Download or read book Case Conceptualization and Effective Interventions written by Lynn Zubernis and published by SAGE Publications. This book was released on 2015-04-10 with total page 345 pages. Available in PDF, EPUB and Kindle. Book excerpt: With fully integrated DSM-5 criteria and current CACREP standards, this text examines case conceptualization and effective treatments across the most common disorders encountered in counseling. The comprehensive approach helps readers develop their professional identities as well as their case conceptualization and intervention skills. Each chapter blends current theory and research with case illustrations and guided practice exercises to anchor the material in real-world application. Using an innovative new Temporal/Contextual (T/C) Model, the book provides an easy-to-apply and practical framework for developing accurate and effective case conceptualizations and treatment plans. Case Conceptualization and Effective Interventions is part of the SAGE Counseling and Professional Identity Series, which targets specific competencies identified by CACREP (Council for Accreditation of Counseling and Related Programs).
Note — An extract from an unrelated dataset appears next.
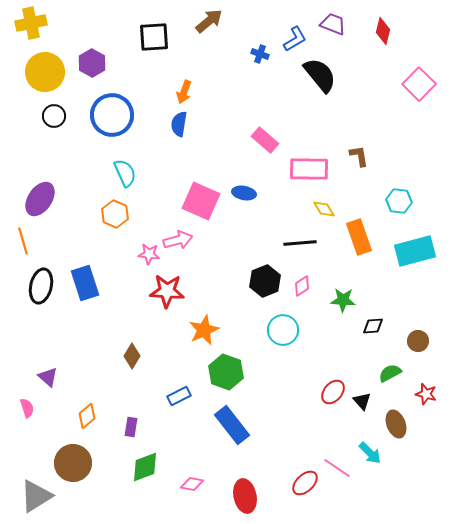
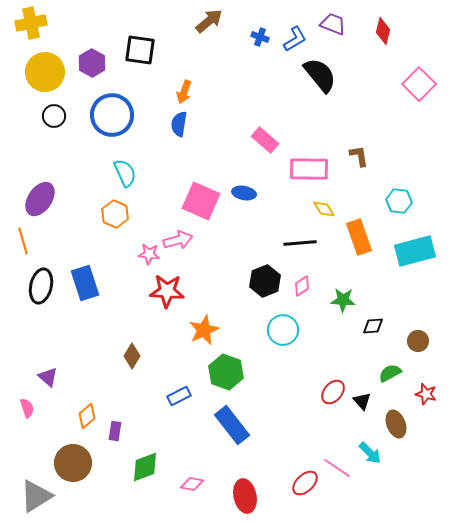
black square at (154, 37): moved 14 px left, 13 px down; rotated 12 degrees clockwise
blue cross at (260, 54): moved 17 px up
purple rectangle at (131, 427): moved 16 px left, 4 px down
Download or read book A Blueprint for Affective Computing written by Klaus R. Scherer and published by Oxford University Press. This book was released on 2010-09-23 with total page 408 pages. Available in PDF, EPUB and Kindle. Book excerpt: 'Affective computing' is a branch of computing concerned with the theory and construction of machines which can detect, respond to, and simulate human emotional states. This book presents an interdisciplinary exploration of this rapidly expanding field, aimed at those in psychology, computational neuroscience, computer science, and AI.
Download or read book Music Data Analysis written by Claus Weihs and published by CRC Press. This book was released on 2016-11-17 with total page 531 pages. Available in PDF, EPUB and Kindle. Book excerpt: This book provides a comprehensive overview of music data analysis, from introductory material to advanced concepts. It covers various applications including transcription and segmentation as well as chord and harmony, instrument and tempo recognition. It also discusses the implementation aspects of music data analysis such as architecture, user interface and hardware. It is ideal for use in university classes with an interest in music data analysis. It also could be used in computer science and statistics as well as musicology.